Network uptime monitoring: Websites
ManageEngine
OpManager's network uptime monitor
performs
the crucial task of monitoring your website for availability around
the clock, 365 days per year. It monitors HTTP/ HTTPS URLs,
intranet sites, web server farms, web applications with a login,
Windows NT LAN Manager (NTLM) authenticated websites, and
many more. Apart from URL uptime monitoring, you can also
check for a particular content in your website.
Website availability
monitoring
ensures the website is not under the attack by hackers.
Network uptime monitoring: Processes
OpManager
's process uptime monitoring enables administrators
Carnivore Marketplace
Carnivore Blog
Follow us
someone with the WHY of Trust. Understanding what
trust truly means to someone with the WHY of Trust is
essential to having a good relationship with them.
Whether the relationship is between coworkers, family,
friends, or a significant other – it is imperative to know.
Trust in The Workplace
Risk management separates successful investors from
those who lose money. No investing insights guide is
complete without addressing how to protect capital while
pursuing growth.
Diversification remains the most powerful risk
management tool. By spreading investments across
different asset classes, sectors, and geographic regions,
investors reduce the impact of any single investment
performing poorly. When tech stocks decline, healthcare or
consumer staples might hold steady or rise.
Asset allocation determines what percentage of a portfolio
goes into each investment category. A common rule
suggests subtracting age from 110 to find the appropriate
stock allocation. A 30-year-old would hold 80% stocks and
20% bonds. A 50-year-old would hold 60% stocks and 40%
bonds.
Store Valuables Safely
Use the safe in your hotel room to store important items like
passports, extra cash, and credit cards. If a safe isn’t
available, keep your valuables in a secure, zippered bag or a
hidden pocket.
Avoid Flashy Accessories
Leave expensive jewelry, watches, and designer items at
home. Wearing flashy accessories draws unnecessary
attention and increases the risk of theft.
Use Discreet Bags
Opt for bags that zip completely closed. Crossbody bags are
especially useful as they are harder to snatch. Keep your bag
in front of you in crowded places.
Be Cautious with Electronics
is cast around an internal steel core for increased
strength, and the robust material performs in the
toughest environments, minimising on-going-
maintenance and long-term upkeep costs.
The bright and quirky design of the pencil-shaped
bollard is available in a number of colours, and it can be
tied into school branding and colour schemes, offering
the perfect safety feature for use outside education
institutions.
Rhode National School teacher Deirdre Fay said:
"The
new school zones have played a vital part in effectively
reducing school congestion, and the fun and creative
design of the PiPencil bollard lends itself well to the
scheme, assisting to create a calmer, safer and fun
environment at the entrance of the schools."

* * *

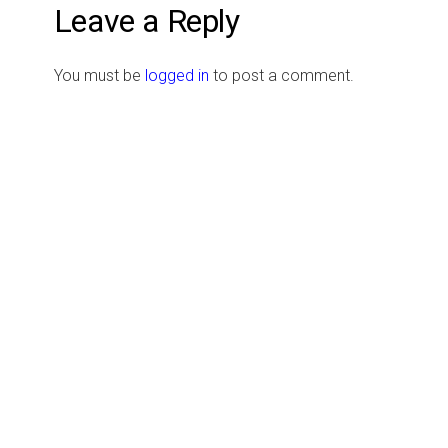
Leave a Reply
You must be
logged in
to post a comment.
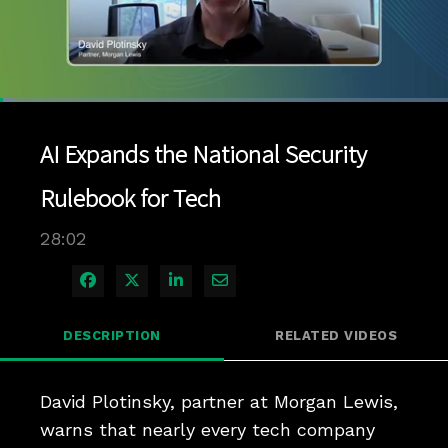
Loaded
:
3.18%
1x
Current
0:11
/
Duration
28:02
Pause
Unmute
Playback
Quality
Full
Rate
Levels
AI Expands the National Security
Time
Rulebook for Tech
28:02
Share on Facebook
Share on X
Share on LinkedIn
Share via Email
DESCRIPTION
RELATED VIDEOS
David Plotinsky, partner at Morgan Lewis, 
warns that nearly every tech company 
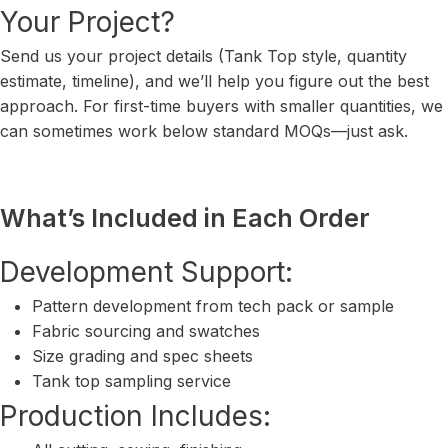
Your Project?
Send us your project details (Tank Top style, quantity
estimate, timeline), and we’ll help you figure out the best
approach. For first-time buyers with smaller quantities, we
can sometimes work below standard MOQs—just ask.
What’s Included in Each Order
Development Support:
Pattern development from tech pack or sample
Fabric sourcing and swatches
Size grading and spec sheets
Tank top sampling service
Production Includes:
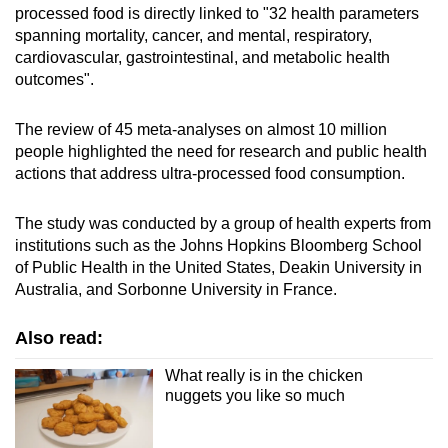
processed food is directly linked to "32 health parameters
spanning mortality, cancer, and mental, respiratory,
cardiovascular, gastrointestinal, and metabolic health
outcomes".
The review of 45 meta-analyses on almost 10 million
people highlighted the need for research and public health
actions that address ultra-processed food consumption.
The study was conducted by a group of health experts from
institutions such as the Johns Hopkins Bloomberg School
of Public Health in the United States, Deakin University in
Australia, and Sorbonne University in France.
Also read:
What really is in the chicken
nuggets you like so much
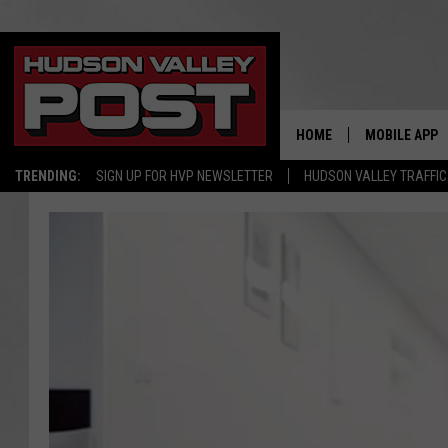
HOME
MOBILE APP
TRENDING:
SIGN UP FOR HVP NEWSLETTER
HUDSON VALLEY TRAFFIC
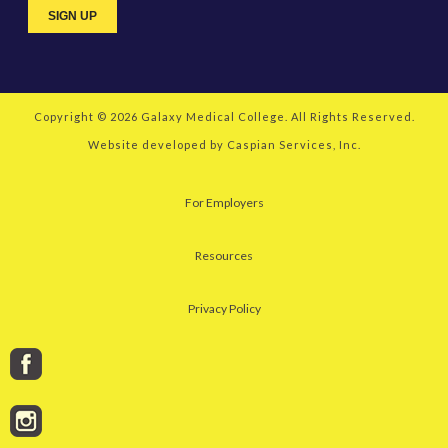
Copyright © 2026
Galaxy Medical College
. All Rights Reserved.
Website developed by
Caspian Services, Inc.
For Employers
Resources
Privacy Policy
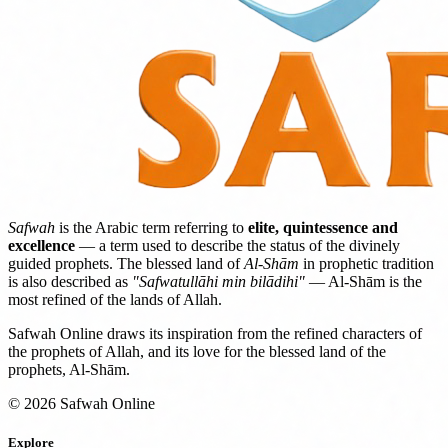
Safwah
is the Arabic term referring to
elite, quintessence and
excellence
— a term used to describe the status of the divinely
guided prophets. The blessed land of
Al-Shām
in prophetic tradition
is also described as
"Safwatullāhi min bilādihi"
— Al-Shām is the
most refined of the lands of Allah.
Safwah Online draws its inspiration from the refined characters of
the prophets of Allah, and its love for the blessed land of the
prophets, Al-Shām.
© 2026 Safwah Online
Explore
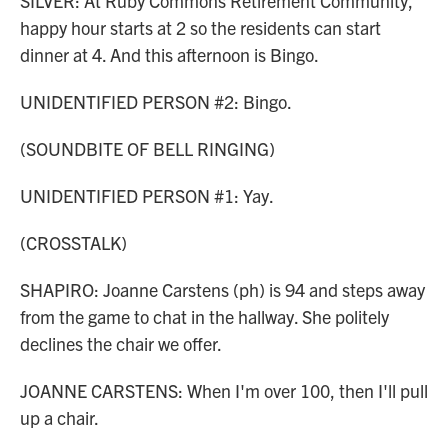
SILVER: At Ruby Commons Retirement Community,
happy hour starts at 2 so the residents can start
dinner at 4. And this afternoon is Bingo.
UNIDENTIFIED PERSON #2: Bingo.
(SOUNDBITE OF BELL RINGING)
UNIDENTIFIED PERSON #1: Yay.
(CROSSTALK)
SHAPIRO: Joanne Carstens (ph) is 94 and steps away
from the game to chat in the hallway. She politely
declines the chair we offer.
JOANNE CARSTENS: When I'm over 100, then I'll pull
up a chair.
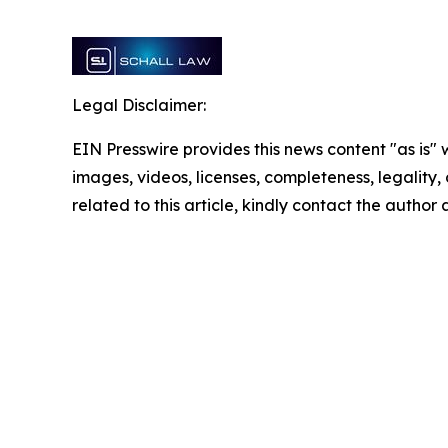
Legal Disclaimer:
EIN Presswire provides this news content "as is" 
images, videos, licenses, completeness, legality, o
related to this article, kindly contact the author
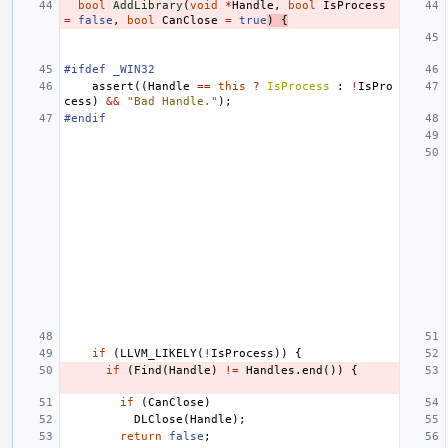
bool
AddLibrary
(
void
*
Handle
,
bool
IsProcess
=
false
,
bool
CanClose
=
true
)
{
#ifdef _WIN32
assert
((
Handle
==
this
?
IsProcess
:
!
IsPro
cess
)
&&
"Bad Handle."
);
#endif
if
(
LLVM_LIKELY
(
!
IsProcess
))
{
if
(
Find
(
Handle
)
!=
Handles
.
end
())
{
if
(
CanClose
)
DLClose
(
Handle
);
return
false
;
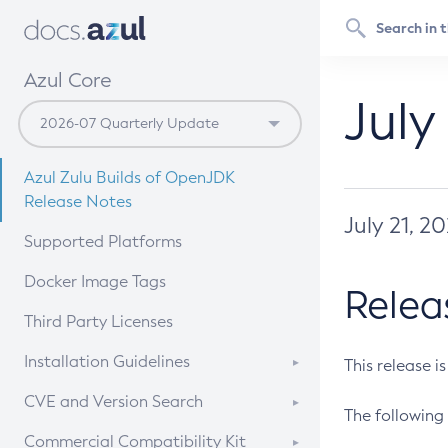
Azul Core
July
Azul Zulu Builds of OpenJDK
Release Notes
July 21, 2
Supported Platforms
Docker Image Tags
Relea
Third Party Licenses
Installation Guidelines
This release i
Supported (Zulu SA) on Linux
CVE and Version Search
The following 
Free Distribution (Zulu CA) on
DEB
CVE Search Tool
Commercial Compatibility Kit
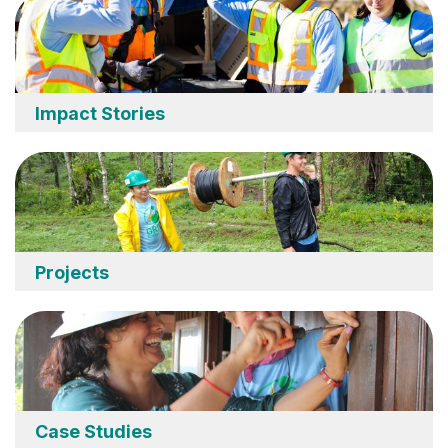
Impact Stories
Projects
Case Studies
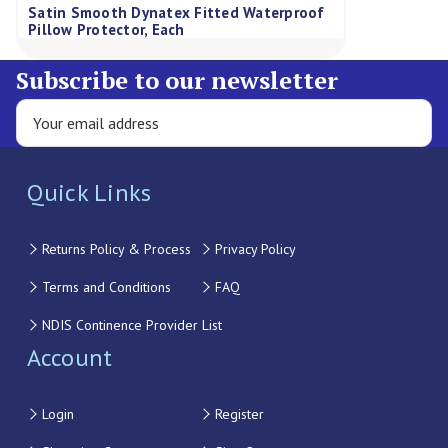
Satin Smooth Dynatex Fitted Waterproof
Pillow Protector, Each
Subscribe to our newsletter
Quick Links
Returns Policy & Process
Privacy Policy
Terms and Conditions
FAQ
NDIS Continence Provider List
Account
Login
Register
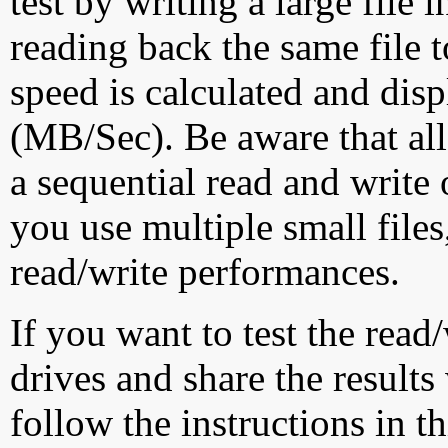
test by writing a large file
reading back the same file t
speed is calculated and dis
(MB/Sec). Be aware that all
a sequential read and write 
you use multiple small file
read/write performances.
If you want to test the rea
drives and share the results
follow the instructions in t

---

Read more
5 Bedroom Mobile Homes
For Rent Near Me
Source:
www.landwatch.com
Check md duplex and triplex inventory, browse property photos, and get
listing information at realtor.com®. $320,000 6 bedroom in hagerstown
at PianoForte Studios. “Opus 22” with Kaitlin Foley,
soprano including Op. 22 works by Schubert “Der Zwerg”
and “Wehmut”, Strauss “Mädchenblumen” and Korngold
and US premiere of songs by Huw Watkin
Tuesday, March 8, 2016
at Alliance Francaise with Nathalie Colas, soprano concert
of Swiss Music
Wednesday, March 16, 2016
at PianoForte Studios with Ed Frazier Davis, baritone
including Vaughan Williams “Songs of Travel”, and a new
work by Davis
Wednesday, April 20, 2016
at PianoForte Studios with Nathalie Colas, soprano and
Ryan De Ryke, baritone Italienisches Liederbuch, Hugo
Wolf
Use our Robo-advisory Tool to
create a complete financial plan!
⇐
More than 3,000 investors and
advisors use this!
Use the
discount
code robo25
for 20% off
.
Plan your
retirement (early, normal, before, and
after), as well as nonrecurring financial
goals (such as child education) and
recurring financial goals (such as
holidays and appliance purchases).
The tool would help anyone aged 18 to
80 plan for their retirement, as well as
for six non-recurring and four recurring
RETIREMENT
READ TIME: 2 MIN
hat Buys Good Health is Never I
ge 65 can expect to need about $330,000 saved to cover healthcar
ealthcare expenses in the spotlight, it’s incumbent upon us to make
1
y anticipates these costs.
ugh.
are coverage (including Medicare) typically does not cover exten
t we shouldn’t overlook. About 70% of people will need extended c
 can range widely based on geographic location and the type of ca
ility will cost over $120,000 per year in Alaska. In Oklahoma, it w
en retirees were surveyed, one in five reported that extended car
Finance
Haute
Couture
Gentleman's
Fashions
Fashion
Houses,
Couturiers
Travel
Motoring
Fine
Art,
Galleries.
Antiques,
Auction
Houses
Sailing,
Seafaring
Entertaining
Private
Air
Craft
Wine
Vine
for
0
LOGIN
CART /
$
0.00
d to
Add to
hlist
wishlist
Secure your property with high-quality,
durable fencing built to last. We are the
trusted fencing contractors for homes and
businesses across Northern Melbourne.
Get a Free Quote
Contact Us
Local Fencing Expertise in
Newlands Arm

▶ **What is expected**
Show every line from the listing above in which the string "that" appears.

▶ **Solution**
Opt for bags that zip completely closed. Crossbody bags are
warns that nearly every tech company 
actions that address ultra-processed food consumption.
(MB/Sec). Be aware that all
en retirees were surveyed, one in five reported that extended car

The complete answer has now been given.